Things You'll Need
Cutting board or other flat work surface
Dry spring roll wrappers
Shallow sheet tray, large enough to fit flat wrappers
Spring rolls, a Chinese appetizer served in early spring at the start of a new year, are usually fried, steamed or rolled and chilled. The most time-intensive element is the outer casing, or wrapper. Spring roll wrappers are circular or rectangular and are typically made of a mixture of rice and tapioca flours. They are sold dry in large, flat stacks. You must rehydrate each wrapper individually for a brief period of time to avoid oversaturation and stickiness.
Fill a sheet tray with cold water. Use enough water to submerge a single spring roll wrapper, allowing water to circulate on both sides of the wrapper. Moisten just one wrap at a time.

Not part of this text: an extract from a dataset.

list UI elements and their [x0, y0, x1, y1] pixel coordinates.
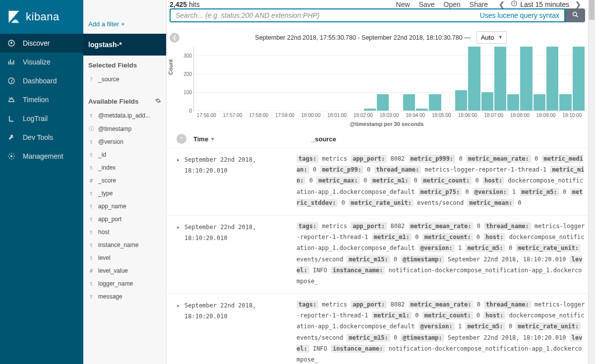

Add a spring roll wrapper to the water, flipping it once or twice to ensure that both sides are moistened. Leave the wrapper submerged for between 30 seconds and two minutes, depending on the brand and type of wrapper you've purchased. The wrapper should be flexible but not overly soggy. It should be pliable but not too firm or liable to split.
Gently remove the wrapper, keeping it from sticking to itself, and allow excess water to drain off into the sheet tray. Carefully lay the wrapper flat on the dry cutting board, and add another dry spring roll wrapper to the water. You are now ready to begin filling, and rolling, your spring rolls. By the time you've completed one spring roll, the wrapper you placed in the water should be ready for rolling.
Fill multiple sheet trays with water for multiple soaks, but keep rolling speed in mind. You don't want the wrapper to over soak; all natural rice starches will leech out into the water, and you'll be left with soggy segments.